By Pauly
Los Angeles, CAI sat in the diner this morning and looked up at a patch of blue sky above the bank across the street. A couple of chemtrails zig-zagged above. I ask myself every day, "What the fuck are they spraying?" And why are
they trying to manipulate the weather?
The older I get, the weirder and more complicated basic things seem to be. And the more I read, I come across more and more questions. And as I true to figure out answers, I have thousands more unanswered questions and very few answers -- and even then, most of those answer seem like hogwash to me, which is to say, any melancholy is derived from questions that can be answered, but are not.
Someone once asked Buddha about the meaning of life. Buddha responded by saying that some questions in life will never be answered, so you should stop asking stupid
fucking questions.
The fucking is my emphasis. Even Buddha had the occasional bad day. If I was Buddha, I'd be on mega-tilt from sheeple asking stupid questions like "what is the meaning of life?" and "why is the government spraying shit into our atmosphere?"
Buddha also said life is suffering. Now you know what it's like living in Los Angeles. This city is the ultimate test of Buddhist principles of tolerance and forgiveness.
Case in point: the old man who challenged me to a fight.
Not just any fight, a bare knuckle brawl to the death in the middle of the intersection of Westwood and Olympic Blvd. Here's the backstory -- I had an early dinner with Nicky. She was working and I had the day off but I didn't want to miss the end of the basketball game (technically that's work, but that's a story for another time), so we opted for an early Sunday meal at the diner. We finished up and I was antsy about the score which I religiously checked on my CrackBerry. Nicky was driving and we got stuck behind a car going 5 mph in a 25 mph. I must have said something like, "Fucking Sunday drivers! I gotta watch D-Rose dismantle LeBron and D-Wade!"
Nicky tooted her horn. Perfectly acceptable considering the circumstances. At a red light, the passenger side window rolled down and an old guy popped his head out the window and started screaming at us. Our initial reaction was -- laughter. Then he opened up the car door and screamed some more. He was wearing a suit. He looked like a cross between Montgomery Burns from
The Simpsons and of JD Rockefeller (from old photographs when he lost most of his hair). I couldn't hear what he was saying because Nicky was laughing so hard I thought she was going to wet herself.
The laughing provoked the old guy.
He was even more pissed off and he wasn't even driving. Those duties belonged to a woman in her 40s (dressed in black with a weird hat). The old man was simmering over with road rage. Using a cane, he made his way to our car. I rolled up the window and locked the door -- just in case.
The old man stood in the middle of the second lane of Olympic Blvd. and screaming, yelling, and challenging me to a fight.
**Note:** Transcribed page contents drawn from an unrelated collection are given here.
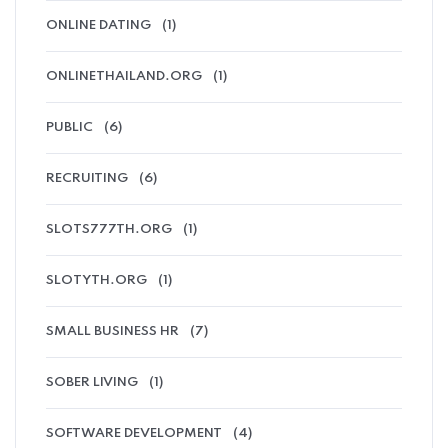
ONLINE DATING
(1)
ONLINETHAILAND.ORG
(1)
PUBLIC
(6)
RECRUITING
(6)
SLOTS777TH.ORG
(1)
SLOTYTH.ORG
(1)
SMALL BUSINESS HR
(7)
SOBER LIVING
(1)
SOFTWARE DEVELOPMENT
(4)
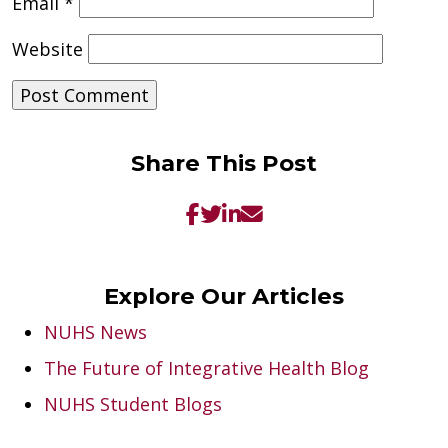
Email
*
Website
Share This Post
Explore Our Articles
NUHS News
The Future of Integrative Health Blog
NUHS Student Blogs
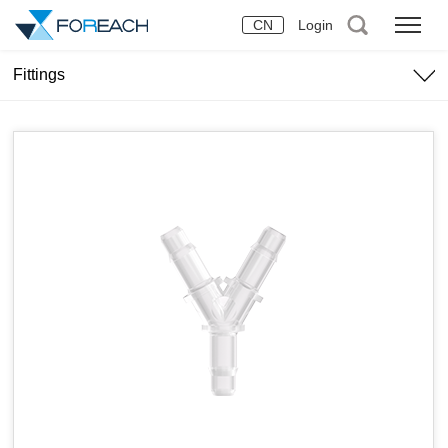
CN
Login
Fittings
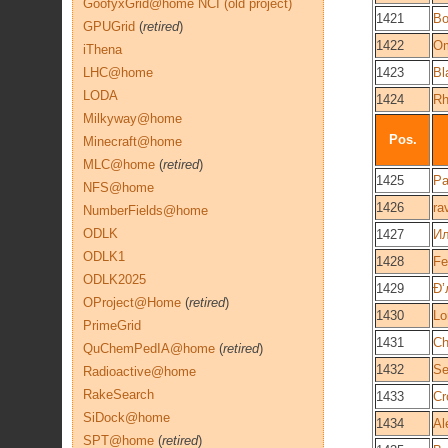
GoofyxGrid@home NCI (old project)
1421
Bo
GPUGrid
(
retired
)
1422
O
iThena
LHC@home
1423
Bl
LODA
1424
Rh
Milkyway@home
Pos.
Minecraft@home
MLC@home
(
retired
)
1425
Pa
NFS@home
1426
ra
NumberFields@home
ODLK
1427
И
ODLK1
1428
Fe
ODLK2025
1429
OProject@Home
(
retired
)
1430
Lo
PrimeGrid
1431
C
QuChemPedIA@home
(
retired
)
1432
Se
Radioactive@home
RakeSearch
1433
Cr
SiDock@home
1434
Al
SPT@home
(
retired
)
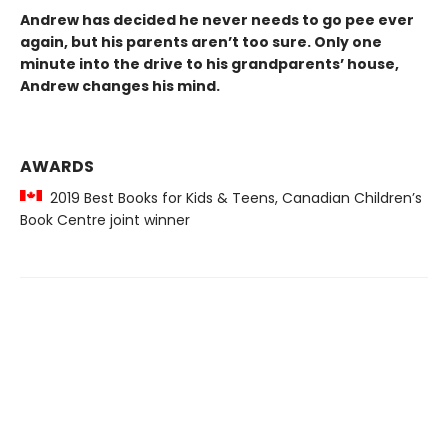
Andrew has decided he never needs to go pee ever
again, but his parents aren’t too sure. Only one
minute into the drive to his grandparents’ house,
Andrew changes his mind.
AWARDS
2019 Best Books for Kids & Teens, Canadian Children’s
Book Centre joint winner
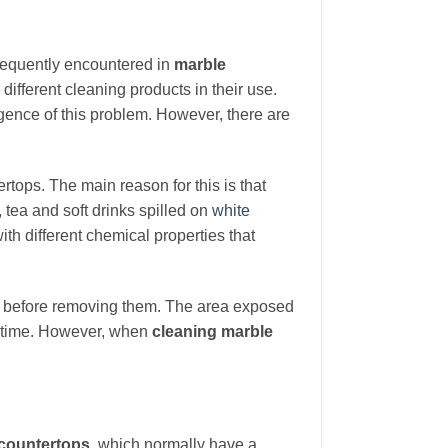
frequently encountered in
marble
 different cleaning products in their use.
gence of this problem. However, there are
tops. The main reason for this is that
 tea and soft drinks spilled on
white
th different chemical properties that
before removing them. The area exposed
ng time. However, when
cleaning marble
 countertops
, which normally have a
I noticed he was missing the most of his teeth. He had what looked like several ID badges around his neck. I wondered if he had escaped from a nursing home.
I was in a no-win situation. If I accepted his challenge and proceeded to deck the old crazy man, then I'm the bad guy who beat up an old man. All I kept thinking was "I hope the light changes soon" because I didn't want him to start banging on the window with his cane.
I was reminded of the Yanks-Sox brawl with Pedro Martinez and Don Zimmer. As much as I can't stand Pedro, he did the only thing he could do -- push a charging Zimmer aside -- and even then he took a ton of guff for defending himself. As much as Pedro had no problems plunking Yanks hitters, he had some semblance of compassion when a pissed old guy challenged him to go at it.
The light changed. Nicky was still laughing as she peeled away. Laughter subsided into sober reality. Thank God he didn't have a gun.